» Recorded information:

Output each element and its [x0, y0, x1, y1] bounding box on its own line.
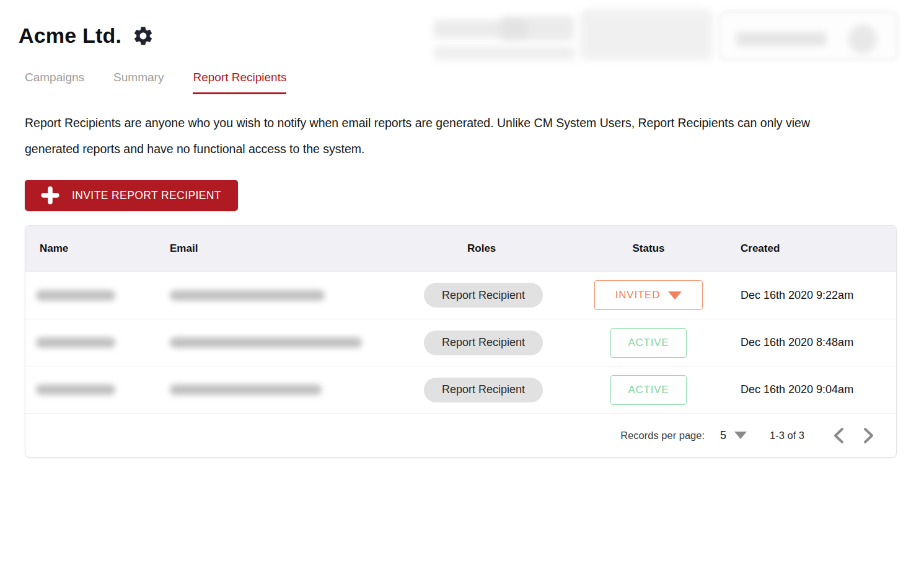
- recipient-name-redacted: [25, 384, 170, 395]
- report-recipients-description: Report Recipients are anyone who you wis…: [25, 110, 849, 162]
- recipient-email-redacted: [170, 384, 424, 395]
- table-header-row: Name Email Roles Status Created: [25, 226, 896, 272]
- status-badge: ACTIVE: [610, 375, 687, 405]
- roles-cell: Report Recipient: [424, 378, 594, 402]
- tab-summary[interactable]: Summary: [113, 71, 164, 94]
- roles-cell: Report Recipient: [424, 330, 594, 355]
- column-header-created: Created: [703, 242, 896, 255]
- chevron-down-icon: [734, 432, 747, 439]
- chevron-right-icon: [862, 427, 875, 444]
- redacted-text: [434, 46, 575, 60]
- invite-button-label: INVITE REPORT RECIPIENT: [72, 189, 221, 202]
- redacted-icon: [848, 25, 877, 53]
- table-body: Report Recipient INVITED Dec 16th 2020 9…: [25, 272, 896, 413]
- table-row: Report Recipient ACTIVE Dec 16th 2020 8:…: [25, 319, 896, 366]
- redacted-dropdown[interactable]: [719, 11, 899, 61]
- settings-button[interactable]: [131, 24, 155, 48]
- chevron-left-icon: [832, 427, 845, 444]
- redacted-text: [501, 16, 574, 41]
- records-per-page-label: Records per page:: [620, 430, 705, 441]
- created-cell: Dec 16th 2020 9:04am: [703, 383, 896, 396]
- column-header-status: Status: [594, 242, 703, 255]
- status-cell: ACTIVE: [594, 375, 703, 405]
- created-cell: Dec 16th 2020 8:48am: [703, 336, 896, 349]
- account-title: Acme Ltd.: [19, 24, 121, 48]
- tab-report-recipients[interactable]: Report Recipients: [193, 71, 286, 94]
- page-title: Acme Ltd.: [19, 24, 155, 48]
- status-cell: INVITED: [594, 280, 703, 310]
- recipient-email-redacted: [170, 290, 424, 301]
- app-header: Acme Ltd.: [0, 0, 924, 56]
- status-badge[interactable]: INVITED: [594, 280, 703, 310]
- role-badge: Report Recipient: [424, 330, 543, 355]
- chevron-down-icon: [668, 291, 682, 299]
- created-cell: Dec 16th 2020 9:22am: [703, 289, 896, 302]
- status-label: ACTIVE: [628, 337, 669, 349]
- status-badge: ACTIVE: [610, 328, 687, 358]
- plus-icon: [41, 186, 59, 205]
- column-header-roles: Roles: [424, 242, 594, 255]
- invite-report-recipient-button[interactable]: INVITE REPORT RECIPIENT: [25, 180, 238, 211]
- status-cell: ACTIVE: [594, 328, 703, 358]
- records-per-page-select[interactable]: 5: [720, 429, 747, 442]
- column-header-email: Email: [170, 242, 424, 255]
- page: Acme Ltd. Campaigns Summary Report Recip…: [0, 0, 924, 581]
- pagination-range: 1-3 of 3: [770, 430, 804, 441]
- status-label: ACTIVE: [628, 384, 669, 396]
- table-pagination: Records per page: 5 1-3 of 3: [25, 413, 896, 457]
- recipient-name-redacted: [25, 290, 170, 301]
- report-recipients-table: Name Email Roles Status Created Report R…: [25, 225, 897, 458]
- roles-cell: Report Recipient: [424, 283, 594, 308]
- redacted-label: [736, 32, 826, 46]
- recipient-email-redacted: [170, 337, 424, 348]
- previous-page-button[interactable]: [832, 427, 845, 444]
- gear-icon: [132, 25, 154, 47]
- next-page-button[interactable]: [862, 427, 875, 444]
- role-badge: Report Recipient: [424, 378, 543, 402]
- records-per-page-value: 5: [720, 429, 726, 442]
- tab-campaigns[interactable]: Campaigns: [25, 71, 84, 94]
- table-row: Report Recipient ACTIVE Dec 16th 2020 9:…: [25, 366, 896, 413]
- column-header-name: Name: [25, 242, 170, 255]
- tabbar: Campaigns Summary Report Recipients: [25, 71, 924, 94]
- table-row: Report Recipient INVITED Dec 16th 2020 9…: [25, 272, 896, 319]
- recipient-name-redacted: [25, 337, 170, 348]
- role-badge: Report Recipient: [424, 283, 543, 308]
- redacted-button[interactable]: [580, 9, 713, 60]
- status-label: INVITED: [615, 289, 661, 301]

» Exercise objective:
A word-for-word copy of the data, without its pictures, is what is needed.

» Reply:
Output each element and its [x0, y0, x1, y1] bounding box on its own line.
- recipient-name-redacted: [25, 384, 170, 395]
- report-recipients-description: Report Recipients are anyone who you wis…: [25, 110, 849, 162]
- recipient-email-redacted: [170, 384, 424, 395]
- table-header-row: Name Email Roles Status Created: [25, 226, 896, 272]
- status-badge: ACTIVE: [610, 375, 687, 405]
- roles-cell: Report Recipient: [424, 378, 594, 402]
- tab-summary[interactable]: Summary: [113, 71, 164, 94]
- roles-cell: Report Recipient: [424, 330, 594, 355]
- column-header-created: Created: [703, 242, 896, 255]
- chevron-down-icon: [734, 432, 747, 439]
- chevron-right-icon: [862, 427, 875, 444]
- redacted-text: [434, 46, 575, 60]
- invite-button-label: INVITE REPORT RECIPIENT: [72, 189, 221, 202]
- redacted-icon: [848, 25, 877, 53]
- table-body: Report Recipient INVITED Dec 16th 2020 9…: [25, 272, 896, 413]
- table-row: Report Recipient ACTIVE Dec 16th 2020 8:…: [25, 319, 896, 366]
- redacted-dropdown[interactable]: [719, 11, 899, 61]
- settings-button[interactable]: [131, 24, 155, 48]
- chevron-left-icon: [832, 427, 845, 444]
- redacted-text: [501, 16, 574, 41]
- records-per-page-label: Records per page:: [620, 430, 705, 441]
- created-cell: Dec 16th 2020 9:04am: [703, 383, 896, 396]
- column-header-status: Status: [594, 242, 703, 255]
- status-cell: ACTIVE: [594, 375, 703, 405]
- created-cell: Dec 16th 2020 8:48am: [703, 336, 896, 349]
- account-title: Acme Ltd.: [19, 24, 121, 48]
- tab-report-recipients[interactable]: Report Recipients: [193, 71, 286, 94]
- page-title: Acme Ltd.: [19, 24, 155, 48]
- status-cell: INVITED: [594, 280, 703, 310]
- recipient-email-redacted: [170, 290, 424, 301]
- app-header: Acme Ltd.: [0, 0, 924, 56]
- status-badge[interactable]: INVITED: [594, 280, 703, 310]
- role-badge: Report Recipient: [424, 330, 543, 355]
- chevron-down-icon: [668, 291, 682, 299]
- created-cell: Dec 16th 2020 9:22am: [703, 289, 896, 302]
- status-label: ACTIVE: [628, 337, 669, 349]
- status-badge: ACTIVE: [610, 328, 687, 358]
- plus-icon: [41, 186, 59, 205]
- column-header-roles: Roles: [424, 242, 594, 255]
- invite-report-recipient-button[interactable]: INVITE REPORT RECIPIENT: [25, 180, 238, 211]
- status-cell: ACTIVE: [594, 328, 703, 358]
- records-per-page-select[interactable]: 5: [720, 429, 747, 442]
- column-header-email: Email: [170, 242, 424, 255]
- page: Acme Ltd. Campaigns Summary Report Recip…: [0, 0, 924, 581]
- pagination-range: 1-3 of 3: [770, 430, 804, 441]
- status-label: ACTIVE: [628, 384, 669, 396]
- table-pagination: Records per page: 5 1-3 of 3: [25, 413, 896, 457]
- recipient-name-redacted: [25, 290, 170, 301]
- report-recipients-table: Name Email Roles Status Created Report R…: [25, 225, 897, 458]
- roles-cell: Report Recipient: [424, 283, 594, 308]
- redacted-label: [736, 32, 826, 46]
- recipient-email-redacted: [170, 337, 424, 348]
- previous-page-button[interactable]: [832, 427, 845, 444]
- gear-icon: [132, 25, 154, 47]
- next-page-button[interactable]: [862, 427, 875, 444]
- role-badge: Report Recipient: [424, 378, 543, 402]
- records-per-page-value: 5: [720, 429, 726, 442]
- tab-campaigns[interactable]: Campaigns: [25, 71, 84, 94]
- table-row: Report Recipient ACTIVE Dec 16th 2020 9:…: [25, 366, 896, 413]
- column-header-name: Name: [25, 242, 170, 255]
- tabbar: Campaigns Summary Report Recipients: [25, 71, 924, 94]
- table-row: Report Recipient INVITED Dec 16th 2020 9…: [25, 272, 896, 319]
- recipient-name-redacted: [25, 337, 170, 348]
- role-badge: Report Recipient: [424, 283, 543, 308]
- redacted-button[interactable]: [580, 9, 713, 60]
- status-label: INVITED: [615, 289, 661, 301]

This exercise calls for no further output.